You after your midterms.

You after your midterms.

If you didn’t read our post heralding the arrival of Autumn yesterday, this question might serve as a seasonal shock. Well, it might serve as a shock, regardless. Fall color, after all, is so blasé—just like all the people responding “pumpkin spice”. There’s no other way to describe the complete and utter dominance of consumerism in our “culture”.

Outside Butler

“Pumpkin spice lube.”

“No.”

“Menthol.”

Butler Cafe

“McDonald’s apple pie. Oh, and hotdogs.”

“Salted caramel.”

“SAGE!”

“You guys are all naming scents. Mine? Mine is cinnamon.”

“Apple cider mimosa.”

“Flavor? Hmmmm those new Starbucks flavors are good.”
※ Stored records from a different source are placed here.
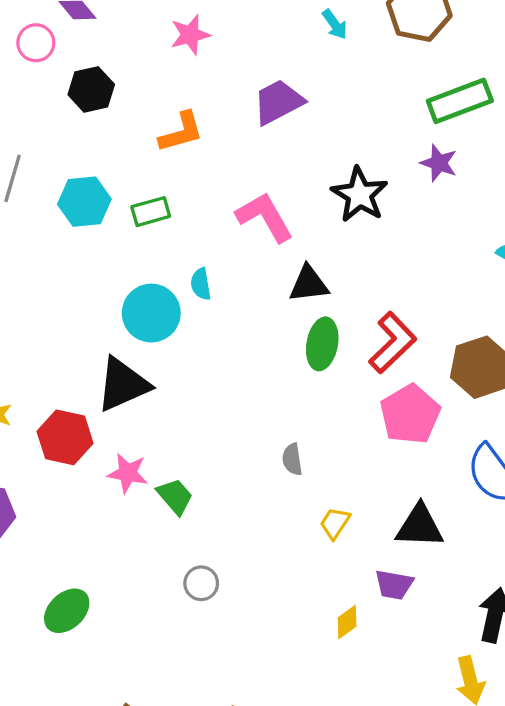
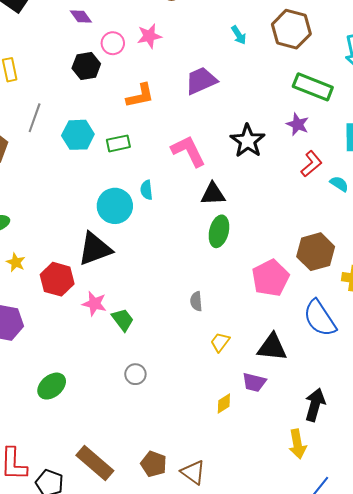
pink circle: (36, 43) -> (113, 43), moved
green rectangle: (460, 101) -> (313, 87), turned 39
red L-shape: (393, 343) -> (311, 164), moved, size x0.7

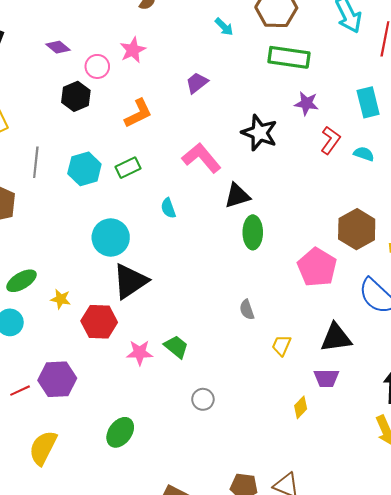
purple trapezoid: (201, 81) -> (197, 83), size x0.7
green rectangle: (313, 87) -> (289, 57), moved
cyan circle: (115, 206) -> (111, 237), moved
yellow star: (16, 262) -> (61, 299), moved
pink star: (94, 304) -> (140, 353), moved

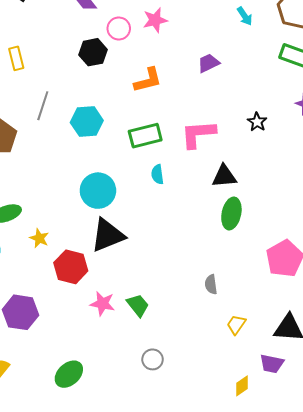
black star: (259, 133) -> (257, 122), size x0.6
pink L-shape: (201, 158) -> (198, 134), turned -66
green rectangle: (128, 168) -> (145, 136), moved, size x1.4

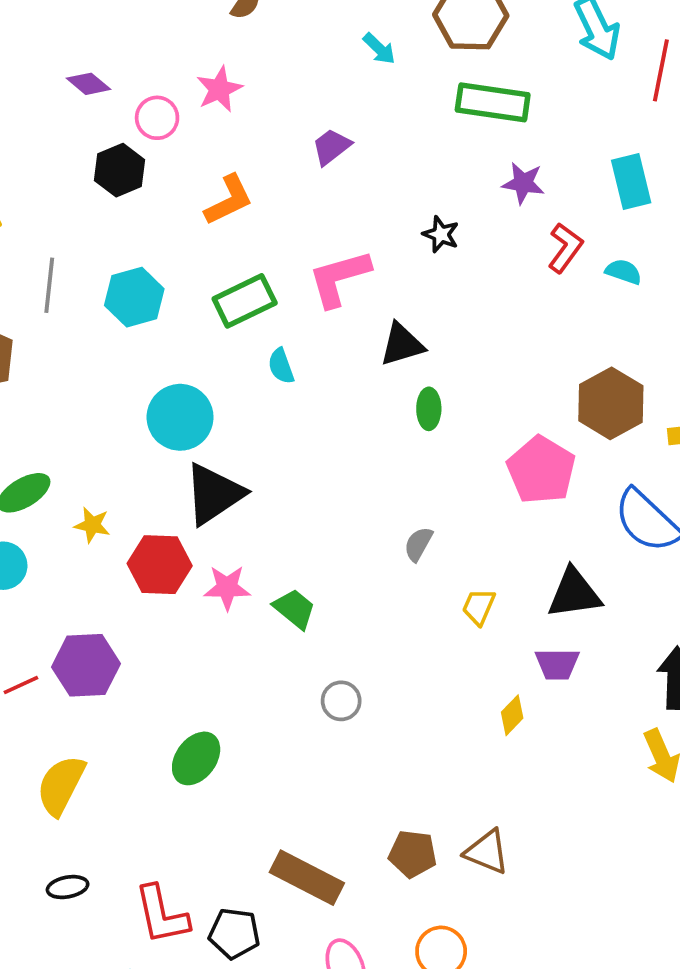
green ellipse: (231, 213) -> (429, 409), size x0.7
gray semicircle: (211, 284) -> (418, 544), turned 48
pink star: (103, 304) -> (227, 588), moved

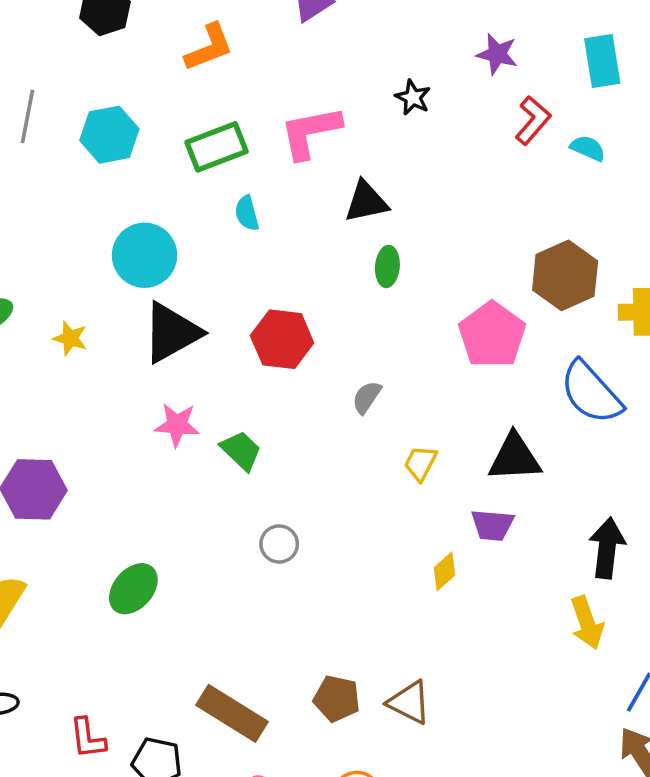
yellow star: (92, 525) -> (70, 338), moved
red hexagon: (160, 565) -> (282, 339), moved
red L-shape: (162, 915) -> (88, 738), size x0.7

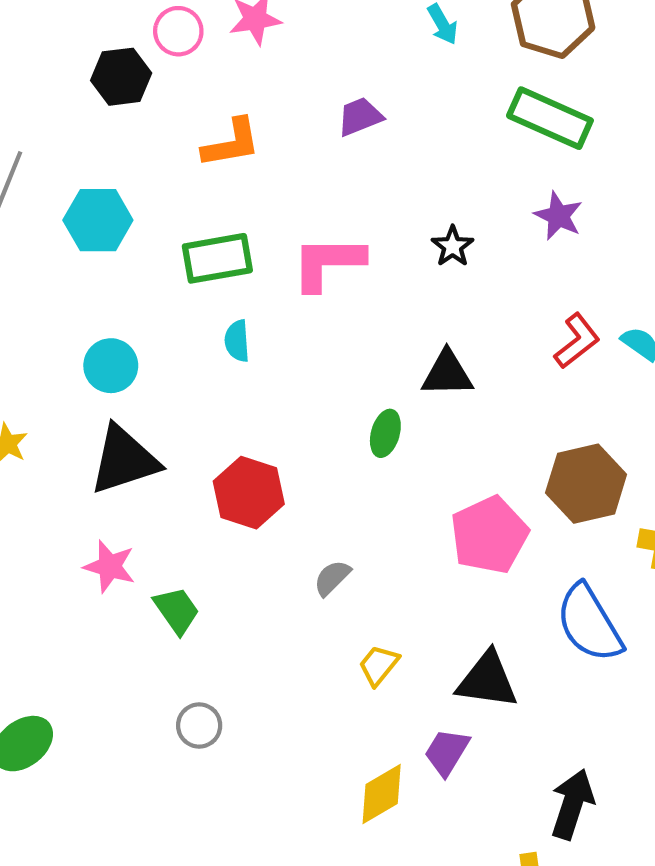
red L-shape: (533, 120) -> (577, 341), moved
black triangle: (366, 202) -> (447, 374), moved
cyan circle: (145, 255) -> (111, 366), size x0.7
purple trapezoid: (492, 525) -> (447, 752), turned 105
yellow diamond: (445, 571) -> (382, 794), size x1.4

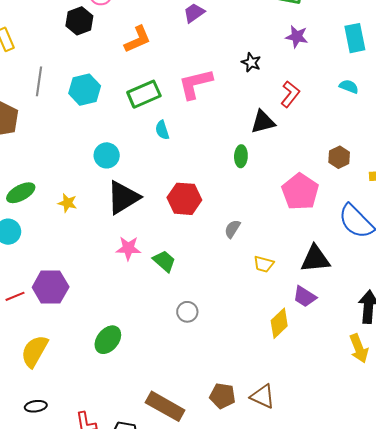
red L-shape: (577, 341) -> (290, 94), moved
brown hexagon: (586, 484) -> (339, 157), size x0.6
yellow trapezoid: (379, 665) -> (264, 264), turned -100
purple trapezoid: (447, 752) -> (305, 297), turned -75

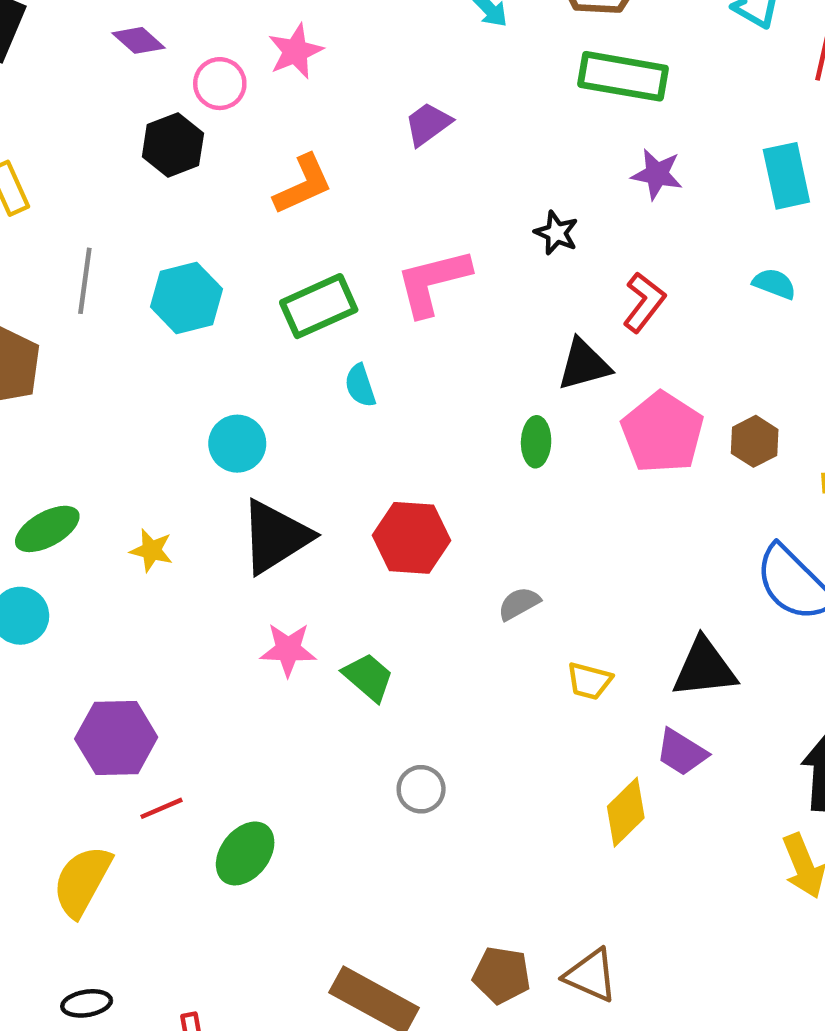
pink pentagon: (300, 192) -> (663, 432), moved
gray semicircle: (232, 229) -> (519, 604), turned 30
red line: (15, 296) -> (161, 808), moved

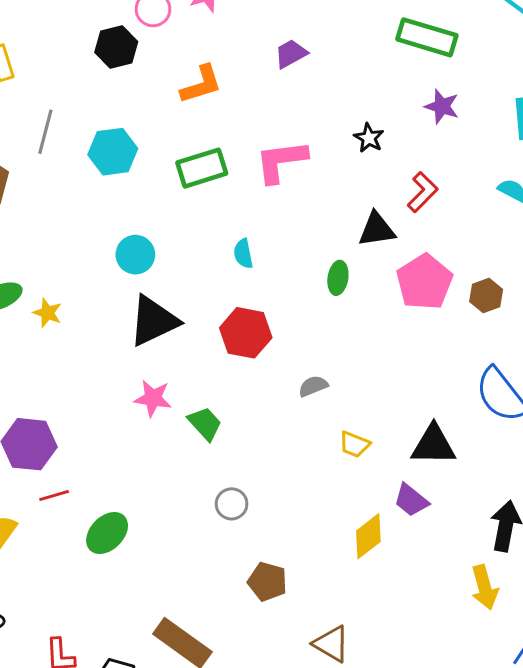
cyan semicircle: (360, 386) -> (243, 254), moved
yellow star: (151, 550) -> (47, 313), moved
brown pentagon: (502, 975) -> (267, 582), moved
“A chili vodka margarita I had the other night.”

Butler 2

“London fog.”

“Pumpkin spice latte.”

“I don’t really have an answer.”

“Apples.”

“Vanilla.”

“Maple.”

“Caramel.”

Butler 3

“Spiced cider.”

“Pumpkin but not pumpkin spice anything. Just plain.”

“Maybe maple or cinnamon but those are kinda year round.”

“Not mint.”

“Despair.”

Butler 8

“I like the tickling of my nose from snow on a cold day.”